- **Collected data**
-- Opening Marker --
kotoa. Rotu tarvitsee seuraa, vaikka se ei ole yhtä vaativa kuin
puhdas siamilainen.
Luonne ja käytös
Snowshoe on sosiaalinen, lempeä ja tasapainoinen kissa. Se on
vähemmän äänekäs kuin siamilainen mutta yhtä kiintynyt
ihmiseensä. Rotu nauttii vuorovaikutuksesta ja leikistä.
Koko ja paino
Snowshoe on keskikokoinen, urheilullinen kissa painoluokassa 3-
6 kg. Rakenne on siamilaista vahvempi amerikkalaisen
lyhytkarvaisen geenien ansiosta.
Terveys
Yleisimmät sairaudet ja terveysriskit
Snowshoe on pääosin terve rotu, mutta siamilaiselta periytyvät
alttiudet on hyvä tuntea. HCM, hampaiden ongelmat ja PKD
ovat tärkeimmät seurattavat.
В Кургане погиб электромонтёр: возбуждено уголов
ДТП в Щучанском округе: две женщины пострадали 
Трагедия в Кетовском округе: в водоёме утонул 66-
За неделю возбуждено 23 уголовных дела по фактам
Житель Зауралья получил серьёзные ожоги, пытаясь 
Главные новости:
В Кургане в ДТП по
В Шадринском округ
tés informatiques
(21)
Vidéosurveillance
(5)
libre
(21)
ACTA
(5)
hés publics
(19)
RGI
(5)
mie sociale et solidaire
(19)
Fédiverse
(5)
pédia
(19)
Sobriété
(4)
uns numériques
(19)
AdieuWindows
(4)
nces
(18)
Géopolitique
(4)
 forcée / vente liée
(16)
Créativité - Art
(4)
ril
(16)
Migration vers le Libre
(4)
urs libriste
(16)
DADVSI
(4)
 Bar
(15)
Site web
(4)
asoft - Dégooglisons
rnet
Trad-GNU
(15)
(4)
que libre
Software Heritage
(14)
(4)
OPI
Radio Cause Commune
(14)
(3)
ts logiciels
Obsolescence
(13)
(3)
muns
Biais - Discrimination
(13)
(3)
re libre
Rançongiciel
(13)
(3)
-- Closing Marker --
- **Required work**
Your reply should repeat the entries above in full, with every character intact.

- **Exercise answer**
kotoa. Rotu tarvitsee seuraa, vaikka se ei ole yhtä vaativa kuin
puhdas siamilainen.
Luonne ja käytös
Snowshoe on sosiaalinen, lempeä ja tasapainoinen kissa. Se on
vähemmän äänekäs kuin siamilainen mutta yhtä kiintynyt
ihmiseensä. Rotu nauttii vuorovaikutuksesta ja leikistä.
Koko ja paino
Snowshoe on keskikokoinen, urheilullinen kissa painoluokassa 3-
6 kg. Rakenne on siamilaista vahvempi amerikkalaisen
lyhytkarvaisen geenien ansiosta.
Terveys
Yleisimmät sairaudet ja terveysriskit
Snowshoe on pääosin terve rotu, mutta siamilaiselta periytyvät
alttiudet on hyvä tuntea. HCM, hampaiden ongelmat ja PKD
ovat tärkeimmät seurattavat.
В Кургане погиб электромонтёр: возбуждено уголов
ДТП в Щучанском округе: две женщины пострадали 
Трагедия в Кетовском округе: в водоёме утонул 66-
За неделю возбуждено 23 уголовных дела по фактам
Житель Зауралья получил серьёзные ожоги, пытаясь 
Главные новости:
В Кургане в ДТП по
В Шадринском округ
tés informatiques
(21)
Vidéosurveillance
(5)
libre
(21)
ACTA
(5)
hés publics
(19)
RGI
(5)
mie sociale et solidaire
(19)
Fédiverse
(5)
pédia
(19)
Sobriété
(4)
uns numériques
(19)
AdieuWindows
(4)
nces
(18)
Géopolitique
(4)
 forcée / vente liée
(16)
Créativité - Art
(4)
ril
(16)
Migration vers le Libre
(4)
urs libriste
(16)
DADVSI
(4)
 Bar
(15)
Site web
(4)
asoft - Dégooglisons
rnet
Trad-GNU
(15)
(4)
que libre
Software Heritage
(14)
(4)
OPI
Radio Cause Commune
(14)
(3)
ts logiciels
Obsolescence
(13)
(3)
muns
Biais - Discrimination
(13)
(3)
re libre
Rançongiciel
(13)
(3)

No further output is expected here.